Produire une analyse philosophique des questions normatives que soulèvent la crise et les transformations des institutions et des pratiques démocratiques. 
Conceptualiser et de problématiser de manière critique ces évolutions en s’appuyant sur les théories normatives de la légitimité démocratique, en particulier de la représentation et de la participation, qui les sous-tendent ainsi que sur d’autres apports théoriques pertinents.  
Présenter et d’argumenter une prise de position sur une question normative relative aux pratiques et institutions démocratiques et sur les réponses à y apporter.
 
Eu égard au référentiel d’acquis d’apprentissage (AA) du programme de Master en politique économique et sociale, cette unité d’enseignement contribue au développement et à l’acquisition des AA suivants : 
AA.1. Maîtriser et articuler des savoirs disciplinaires et des modèles théoriques dans le champ social, politique, économique, ou culturel afin d’éclairer les questions du vivre ensemble, de la cohésion et de la justice sociale (1.2.,1.4) 
AA.2. Analyser des situations problématiques concrètes, relatives à des questions économiques et sociales de la société contemporaine, sous différents angles disciplinaires en sciences humaines, élaborer des stratégies d’innovation et de transformation, formuler des propositions de réponses et/ou d’actions concrètes et contextualisées. (2.3, 2.5) 
AA. 4. Adopter une posture distanciée et faire preuve de réflexivité en regard de ses propres expériences et en empruntant des angles d’approches différentes pour analyser des problématiques du champ social, politique, économique ou culturel. (4.2) 
AA.5. Anticiper les mutations sociétales dans une perspective d’action et de changement (5.1, 5.4) 
AA.6. Mobiliser des compétences transversales (logique de développement continu, communication, travail en équipe, prise de responsabilité, compétences de transfert) indispensables pour concevoir et conduire avec efficacité des actions dans le champ social, politique, économique, ou culturel ( 6.1, 6.4, 6.8) 
 
Contenu
 Ce cours vise à rendre l’étudiant(e) capable d’analyser une question socio-politique et les discours scientifiques, politiques et sociaux y afférents à l’aide de concepts philosophiques. Au terme du cours, l’étudiant pourra analyser une question sociale ou politique à l’aide d’approches normatives pertinentes.

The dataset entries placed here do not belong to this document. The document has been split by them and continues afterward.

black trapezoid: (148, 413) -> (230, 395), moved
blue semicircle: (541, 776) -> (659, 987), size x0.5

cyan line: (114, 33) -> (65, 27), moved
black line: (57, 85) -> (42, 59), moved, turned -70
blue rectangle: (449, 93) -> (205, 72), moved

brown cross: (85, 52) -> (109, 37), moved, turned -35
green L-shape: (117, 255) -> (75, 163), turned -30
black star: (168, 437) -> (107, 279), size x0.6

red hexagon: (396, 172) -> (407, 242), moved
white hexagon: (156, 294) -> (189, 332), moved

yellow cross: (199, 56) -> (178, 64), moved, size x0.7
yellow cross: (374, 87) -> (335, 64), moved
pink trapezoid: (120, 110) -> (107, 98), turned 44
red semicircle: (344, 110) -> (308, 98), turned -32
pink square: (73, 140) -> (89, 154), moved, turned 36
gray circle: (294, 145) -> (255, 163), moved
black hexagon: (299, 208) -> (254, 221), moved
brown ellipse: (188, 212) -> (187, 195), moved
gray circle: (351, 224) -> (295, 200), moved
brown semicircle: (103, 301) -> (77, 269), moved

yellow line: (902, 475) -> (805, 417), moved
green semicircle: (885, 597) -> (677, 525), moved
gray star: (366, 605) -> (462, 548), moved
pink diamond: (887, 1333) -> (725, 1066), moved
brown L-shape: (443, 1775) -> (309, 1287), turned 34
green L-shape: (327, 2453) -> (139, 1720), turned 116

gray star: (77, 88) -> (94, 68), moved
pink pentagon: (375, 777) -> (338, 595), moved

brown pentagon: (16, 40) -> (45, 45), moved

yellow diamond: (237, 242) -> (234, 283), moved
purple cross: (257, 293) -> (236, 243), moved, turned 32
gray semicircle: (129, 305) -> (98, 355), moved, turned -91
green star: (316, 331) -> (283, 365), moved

Thème du cours : délibération et contre-délibération
Depuis quelques années, l’idée d’un malaise ou d’une crise de la démocratie représentative est devenue un lieu commun. Certains y voient le signe d’une fin de la démocratie ; d’autres, le signe d’une nécessité d’en revenir aux formes originelles du gouvernement représentatif. D’autres enfin y discernent l’occasion d’inventer des formes, pratiques ou dispositifs nouveaux (forums citoyens, budgets participatifs, conférences de citoyens, dispositifs de gouvernance impliquant les parties prenantes, quotas de représentants, etc.) destinés à rendre les processus de décision politique « plus démocratiques ». De telles initiatives sont souvent défendues au nom d’une participation accrue, d’une délibération publique authentique, d’une transparence maximale ou encore d’une représentativité adéquate. Pour d’aucuns, ces idéaux seraient caractéristiques d’un « nouvel esprit de la démocratie ». Pourtant, tant les nouvelles pratiques que les idées invoquées par leurs promoteurs soulèvent des questions. Sont-elles effectivement susceptibles de répondre à leurs promesses de démocratisation de la société ? Leurs idéaux de références méritent-ils vraiment d’être poursuivis ?
Le cours abordera ces questions sous deux angles principaux. Le premier, théorique, envisagera différentes approches conceptuelles censées répondre à cette crise de la démocratie et à son renouvellement nécessaire. Le second envisagera en quoi ces réflexions trouvent un prolongement dans le thème spécifique des approches non-idéales de la décision politique.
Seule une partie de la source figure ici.